How a discount programme became the villain in US drug price wars

Pharma sector pushes back against a programme that mandates cheaper prices for hospitals serving the poor.

A US government programme to provide cheap medications to hospitals that mainly treat poor patients is counterintuitively a target for reform or elimination as part of the Trump administration's drug pricing proposals. 

The flaw in the “340B programme” is that the government can force drug manufacturers to sell drugs at a discount, but when hospitals use these drugs to treat patients with healthcare coverage they can bill insurers at a commercial rate and profit on the difference. Pharma has a strong case that the scheme is being manipulated, consequently driving up prices for all other buyers, but policymakers are right to doubt that revamping the programme will bring about measurable relief in drug price inflation.

Small but growing

Drug discounting began in 1992 for hospitals with a high proportion of poor and uninsured patients, those serving isolated communities and children’s and cancer speciality hospitals. Section 340B of the Public Health Service Act requires that manufacturers grant these institutions a 22.5% discount.

While the 340B business represents a small proportion of America’s $329bn drug sales, policymakers have been sounding alarms about its rapid growth – from representing $12.8bn of branded drug sales at the wholesale acquisition cost in 2012 to $29.6bn in 2017. 

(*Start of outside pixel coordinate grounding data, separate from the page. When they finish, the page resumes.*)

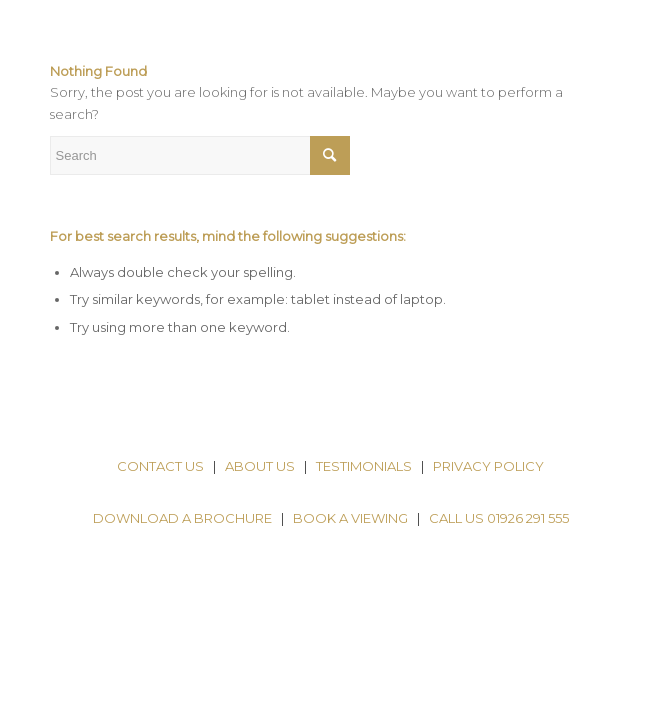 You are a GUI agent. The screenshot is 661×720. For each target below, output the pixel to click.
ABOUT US (260, 466)
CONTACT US (160, 466)
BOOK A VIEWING (350, 518)
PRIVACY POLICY (488, 466)
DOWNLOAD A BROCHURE (182, 518)
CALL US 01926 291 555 (499, 518)
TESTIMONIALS (364, 466) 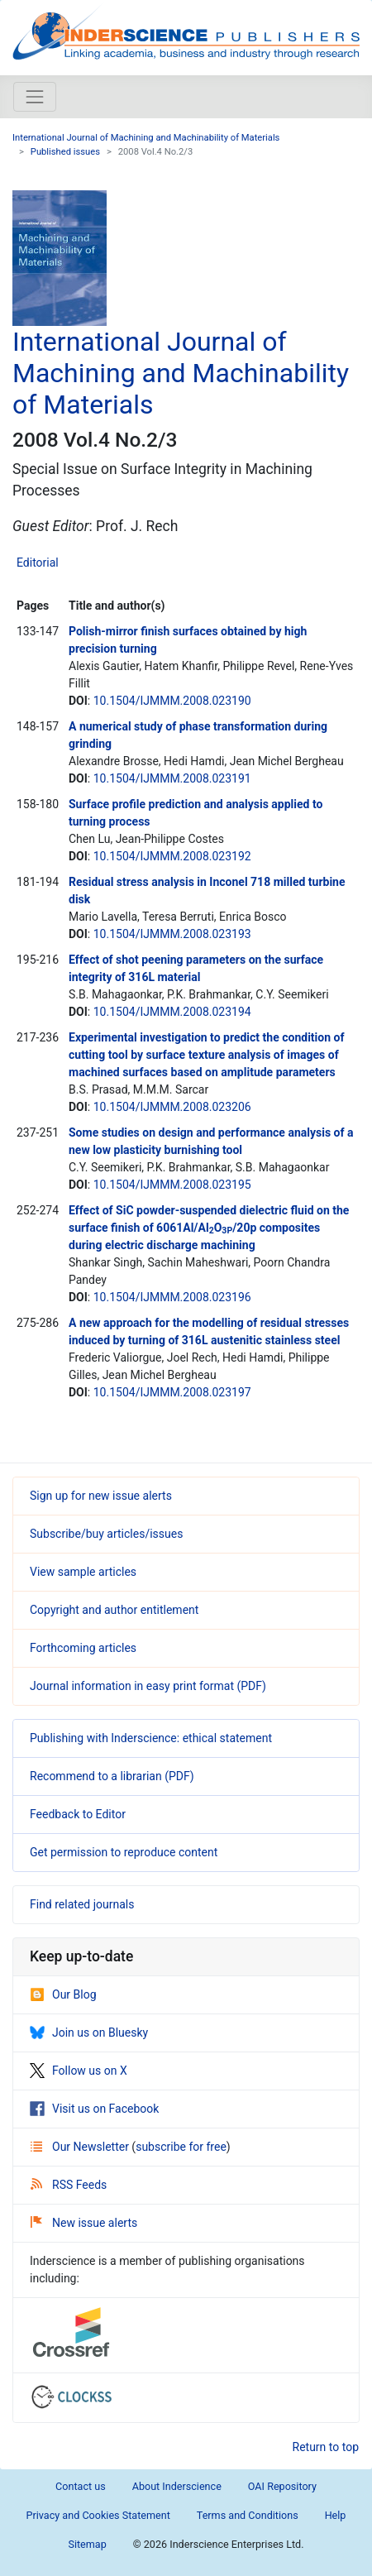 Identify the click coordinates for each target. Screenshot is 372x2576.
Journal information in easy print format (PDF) (148, 1686)
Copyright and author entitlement (114, 1609)
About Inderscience (177, 2486)
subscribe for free (181, 2146)
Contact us (80, 2486)
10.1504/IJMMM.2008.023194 (172, 1011)
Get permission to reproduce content (123, 1852)
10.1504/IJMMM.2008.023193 (172, 934)
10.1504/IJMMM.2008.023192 (172, 856)
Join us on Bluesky (89, 2032)
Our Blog (63, 1994)
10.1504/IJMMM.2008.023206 (172, 1106)
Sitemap (87, 2544)
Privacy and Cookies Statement (98, 2515)
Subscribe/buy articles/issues (106, 1533)
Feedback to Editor (78, 1814)
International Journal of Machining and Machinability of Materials (145, 137)
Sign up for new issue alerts (101, 1495)
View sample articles (83, 1571)
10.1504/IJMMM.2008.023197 (172, 1392)
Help (335, 2515)
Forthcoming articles (83, 1647)
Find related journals (82, 1904)
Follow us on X (78, 2070)
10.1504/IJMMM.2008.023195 (172, 1184)
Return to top (326, 2447)
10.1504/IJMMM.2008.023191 (172, 778)
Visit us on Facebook (94, 2108)
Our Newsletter (81, 2146)
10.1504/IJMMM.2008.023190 (172, 700)
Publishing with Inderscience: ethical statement (151, 1738)
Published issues (65, 151)
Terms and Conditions (247, 2515)
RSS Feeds (69, 2184)
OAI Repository (282, 2486)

Growth has been spurred by a couple of trends. The Affordable Care Act expanded the number of institutions eligible for discounts, and hospital buyouts of physician practices, effectively making them part of the hospital, has increased the number of places where discounted drugs can be dispensed (As US hospitals consolidate their pharmacy muscles grow, March 6, 2018). Hospitals that are benefiting from the programme also note that the growth has corresponded with increasing drug prices, so the pharma sector shares some of the responsibility.

While the law states which hospitals qualify, it is not clear that discounted drugs should exclusively be used on poor or uninsured patients. Thus even privately insured patients can receive them, but the hospital is free to bill at commercial rates, thereby making a profit here.

Hospitals defend this practice, however, arguing that the savings can be used to fund other healthcare activities, such as care for uninsured patients. This is common in the complex US healthcare system, where profits in one business line are used to offset shortfalls in others, so-called “cross subsidisation”.

Medicare acts

Nevertheless, the US Medicare programme for the elderly and disabled addressed part of the issue this year when it instituted a 22.5% cut in its reimbursement rates for physician-administered 340B drugs covered by Medicare’s part B.

The pharma sector is, of course, eager for the government to rein in 340B. Among its arguments is that by mandating discounts for an increasing number of customers, companies must raise list prices to make up the difference and give an extra push to inflation. This found its way into President Donald Trump’s drug pricing blueprint, although this document did not offer any specific solutions. 

Mr Trump might have to do little, since Medicare has taken action and legislation has been introduced that at a minimum would prevent expansion of 340B. Among the bills now active is one that would prevent new hospitals from joining the programme as well as prevent existing ones from adding outpatient clinics with access to discounted drugs.

Whether Congress can deliver legislation to the White House before it adjourns this autumn is an open question, especially in an election year in which an effort to roll back 340B could be portrayed as an attack on poor and uninsured people led by the sector’s lobbying group, the Pharmaceutical Research and Manufacturers of America.

The pharma sector is insistent that it does not want to dismantle the programme, but rather that it just wants 340B to be reduced to serve only the target populations. This, of course, will benefit them by reducing the number of buyers who qualify for discounts.

It should be pointed out that it took passage of a law to get biopharma groups to agree to discounts for hospitals serving uninsured patients, and, while limiting use of 340B drugs to just poor or uninsured patients is a reasonable policy objective, another reasonable goal is ensuring that drugs are not priced too high for sick people to be able to afford them.

Therefore, if the pharma sector is sincere that 340B helps drive drug inflation, perhaps any law that restricts its use ought to be coupled with limits on price increases. This seems like a fair tradeoff.